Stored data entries
────────

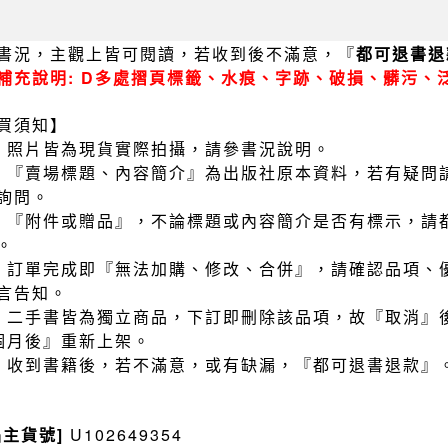
書況，主觀上皆可閱讀，若收到後不滿意，『
都可退書退
補充說明: D多處摺頁標籤、水痕、字跡、破損、髒污、
買須知】
）照片皆為現貨實際拍攝，請參書況說明。
）『賣場標題、內容簡介』為出版社原本資料，若有疑問
詢問。
）『附件或贈品』，不論標題或內容簡介是否有標示，請
。
）訂單完成即『無法加購、修改、合併』，請確認品項、
言告知。
）二手書皆為獨立商品，下訂即刪除該品項，故『取消』
個月後』重新上架。
）收到書籍後，若不滿意，或有缺漏，『都可退書退款』
品主貨號]
U102649354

────────

ASSIGNMENT. Copy the data above word for word. Pictures stay out.

EXPECTED ANSWER.
書況，主觀上皆可閱讀，若收到後不滿意，『
都可退書退
補充說明: D多處摺頁標籤、水痕、字跡、破損、髒污、
買須知】
）照片皆為現貨實際拍攝，請參書況說明。
）『賣場標題、內容簡介』為出版社原本資料，若有疑問
詢問。
）『附件或贈品』，不論標題或內容簡介是否有標示，請
。
）訂單完成即『無法加購、修改、合併』，請確認品項、
言告知。
）二手書皆為獨立商品，下訂即刪除該品項，故『取消』
個月後』重新上架。
）收到書籍後，若不滿意，或有缺漏，『都可退書退款』
品主貨號]
U102649354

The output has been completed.